You obviously did not collect 190,000 distinct points with fixed nodes.

But then when asked if you had used ADR, you confirmed that you had.

Therefore it seems you were making the invalid experiment of moving an ADR node around fairly quickly compared to the timescale at which ADR operates.

No, it is not fair to assume that AT ALL.

Where gateways are compared to where you are trying to get signal from, has absolutely nothing to do with where gateways are compared to where the asker is trying to get signal from.

If we suggested ADR, we wouldn’t have to discuss SF.

ADR still results in an SF. If one left a node in place long enough for ADR to stabilize, then absent gateway changes or construction blocking the line of site, the long-term stable ADR result would be a good choice for a static SF, too.

But the result of moving an ADR node around on a timeframe of less than days isn’t meaningful.

The asker’s situation was that high SF wasn’t giving any results, in a “driving round” scenario.

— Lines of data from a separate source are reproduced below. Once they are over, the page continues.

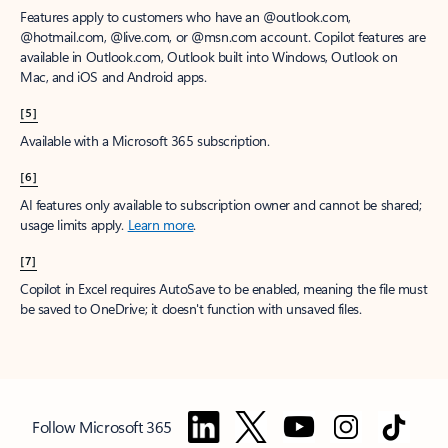
Features apply to customers who have an @outlook.com,
@hotmail.com, @live.com, or @msn.com account. Copilot features are
available in Outlook.com, Outlook built into Windows, Outlook on
Mac, and iOS and Android apps.
[5]
Available with a Microsoft 365 subscription.
[6]
AI features only available to subscription owner and cannot be shared;
usage limits apply.
Learn more
.
[7]
Copilot in Excel requires AutoSave to be enabled, meaning the file must
be saved to OneDrive; it doesn't function with unsaved files.
Follow Microsoft 365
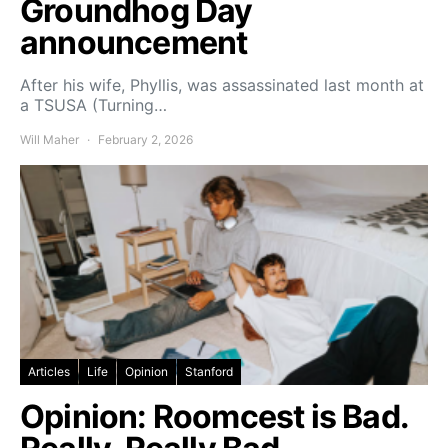
Groundhog Day
announcement
After his wife, Phyllis, was assassinated last month at
a TSUSA (Turning…
Will Maher
February 2, 2026
Articles
Life
Opinion
Stanford
Opinion: Roomcest is Bad.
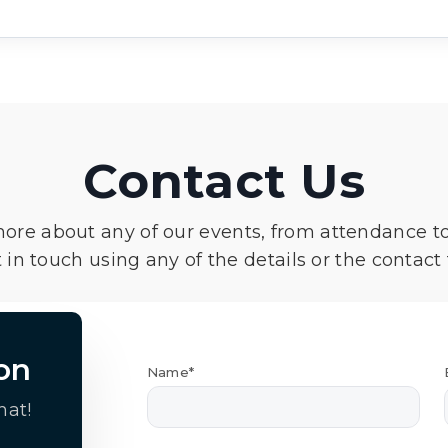
Contact Us
more about any of our events, from attendance t
 in touch using any of the details or the contact
on
Name*
hat!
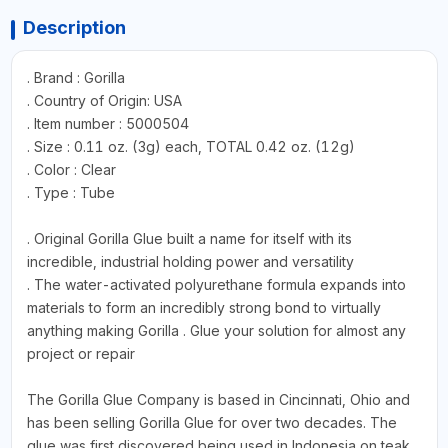
Description
. Brand : Gorilla
. Country of Origin: USA
. Item number : 5000504
. Size : 0.11 oz. (3g) each, TOTAL 0.42 oz. (12g)
. Color : Clear
. Type : Tube
. Original Gorilla Glue built a name for itself with its
incredible, industrial holding power and versatility
. The water-activated polyurethane formula expands into
materials to form an incredibly strong bond to virtually
anything making Gorilla . Glue your solution for almost any
project or repair
The Gorilla Glue Company is based in Cincinnati, Ohio and
has been selling Gorilla Glue for over two decades. The
glue was first discovered being used in Indonesia on teak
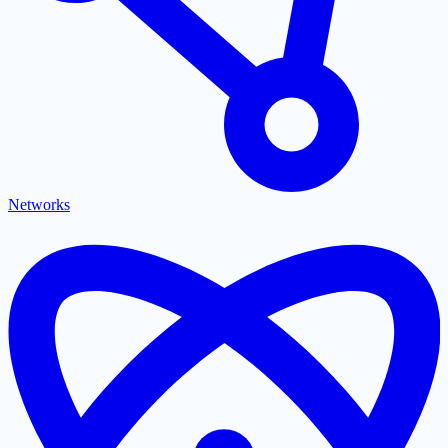
Networks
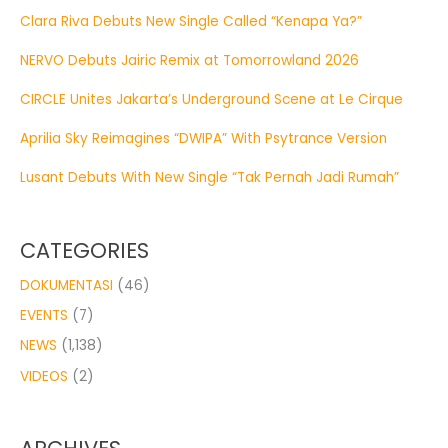
Clara Riva Debuts New Single Called “Kenapa Ya?”
NERVO Debuts Jairic Remix at Tomorrowland 2026
CIRCLE Unites Jakarta’s Underground Scene at Le Cirque
Aprilia Sky Reimagines “DWIPA” With Psytrance Version
Lusant Debuts With New Single “Tak Pernah Jadi Rumah”
CATEGORIES
DOKUMENTASI
(46)
EVENTS
(7)
NEWS
(1,138)
VIDEOS
(2)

So going shorter makes a lot of sense, not least cos you are allowed to send more than just 3 or 4 points an hour.

That may be true.

But your offered data is useless for determining so.

The comparative lack of mid-range SF’s in your data calls its validity for even your situation into serious question.

That EUI looks a bit dodgy, like someone just made it up.

Still weird that you can are received by that one, and not others.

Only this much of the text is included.